Big swing No. 1: The new season is jumping ahead three years from early 2020 to the present. Season 2 ended with struggling gay actor Cary finally landing a film role — with rehearsals set to begin on March 13, 2020, the day the U.S. declared COVID-19 a national emergency.

“We did just skip right the hell over that,” Kelly says of the global pandemic.

Brooke and Cary have certainly progressed in their careers in Season 3. But it turns out, with success comes a different kind of status anxiety and new people to compare themselves to.

Greg Endries/HBO Max Heléne Yorke and Drew Tarver

“With the time jump, the family is years into being part of the public eye,” Tarver says. “I feel like they’ve settled into their fame, or their notoriety, and the issues that they were dealing with have become more commonplace. There’s maybe a deeper layer of, I guess, humiliation and sadness that comes along with that. The show continues to deliver in terms of the characters being humiliated — the ‘other two’ getting humiliated — in a very exciting, funny, new way.”

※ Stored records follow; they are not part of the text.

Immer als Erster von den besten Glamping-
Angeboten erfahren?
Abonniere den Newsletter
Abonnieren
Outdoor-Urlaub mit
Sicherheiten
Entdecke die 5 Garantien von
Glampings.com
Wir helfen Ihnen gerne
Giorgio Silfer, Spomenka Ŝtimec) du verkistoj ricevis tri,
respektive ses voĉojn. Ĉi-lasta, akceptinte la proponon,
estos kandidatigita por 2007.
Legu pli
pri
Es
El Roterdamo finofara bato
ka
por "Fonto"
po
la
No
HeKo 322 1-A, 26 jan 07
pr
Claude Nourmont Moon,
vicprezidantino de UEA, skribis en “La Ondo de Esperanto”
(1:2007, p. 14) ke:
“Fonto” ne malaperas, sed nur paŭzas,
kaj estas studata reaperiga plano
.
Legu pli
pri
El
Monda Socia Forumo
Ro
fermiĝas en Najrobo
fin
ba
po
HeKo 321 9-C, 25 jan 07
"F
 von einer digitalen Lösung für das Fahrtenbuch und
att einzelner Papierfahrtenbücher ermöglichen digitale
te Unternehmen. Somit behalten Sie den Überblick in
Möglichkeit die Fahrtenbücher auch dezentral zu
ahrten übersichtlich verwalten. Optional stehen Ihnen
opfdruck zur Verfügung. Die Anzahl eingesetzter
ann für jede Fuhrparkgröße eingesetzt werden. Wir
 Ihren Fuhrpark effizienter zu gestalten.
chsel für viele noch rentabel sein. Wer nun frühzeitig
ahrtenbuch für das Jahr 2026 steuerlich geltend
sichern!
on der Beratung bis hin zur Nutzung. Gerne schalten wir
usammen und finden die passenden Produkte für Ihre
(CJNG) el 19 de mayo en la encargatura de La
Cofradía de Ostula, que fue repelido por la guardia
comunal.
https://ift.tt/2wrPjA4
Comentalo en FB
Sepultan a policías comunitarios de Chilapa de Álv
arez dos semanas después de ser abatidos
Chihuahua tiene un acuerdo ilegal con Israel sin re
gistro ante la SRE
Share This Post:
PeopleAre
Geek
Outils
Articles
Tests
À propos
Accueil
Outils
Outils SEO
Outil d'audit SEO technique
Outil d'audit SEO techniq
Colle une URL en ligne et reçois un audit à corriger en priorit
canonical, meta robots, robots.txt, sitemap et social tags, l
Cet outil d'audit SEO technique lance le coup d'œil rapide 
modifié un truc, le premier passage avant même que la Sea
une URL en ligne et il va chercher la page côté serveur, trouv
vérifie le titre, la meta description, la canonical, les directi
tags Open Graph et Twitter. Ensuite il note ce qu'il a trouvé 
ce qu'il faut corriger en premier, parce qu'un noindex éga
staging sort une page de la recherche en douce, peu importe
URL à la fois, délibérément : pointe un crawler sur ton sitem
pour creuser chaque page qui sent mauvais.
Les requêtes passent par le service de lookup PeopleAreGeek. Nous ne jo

Big swing No. 2: One of the Dubeks is starring in a Broadway show, but the show’s creators aren’t saying who. “It’s definitely a big Broadway play that’s a centerpiece of an episode in the show,” says Kelly. “But who’s in it? Why are they in it? I don’t know.” Smart money is on Cary, obviously.

Greg Endries/HBO Max Case Walker

Big swing No. 3: ChaseDreams (Walker) enters what Vanity Fair describes as his “Miley Cyrus era.” Part of the reason for the Season 3 time-jump, Kelly and Schneider explain, was to accommodate the fact that Walker, who was 14 when Season 1 started production, is now 20 years old. “We sort of explore when a child star turns 18 and they’re not a child anymore. Suddenly, they’re adult, and their team can kind of be like, hell yeah,” Kelly says.

Other big swings that we still don’t know much about: Pat (Shannon) seems to have achieved an obscene level of media mogul power, and it also looks like Brooke…is going to space?

Greg Endries/HBO Max Molly Shannon
Greg Endries/HBO Max Heléne Yorke

Guest stars for Season 3 reportedly include Simu Liu, Fin Argus, Ann Dowd, Edie Falco, Ben Platt, Dylan O’Brien, and Lukas Gage.

Meanwhile, with so many beloved HBO Max shows getting the axe post-Warner Bros./Discovery merger, should fans be worried about The Other Two’s future? “We’re just kind of doing our own thing,” Kelly says. “We hear the things about HBO and HBO Max and stuff, but we just sort of keep working and keep making the show. I guess it’s sort of a separate thing.”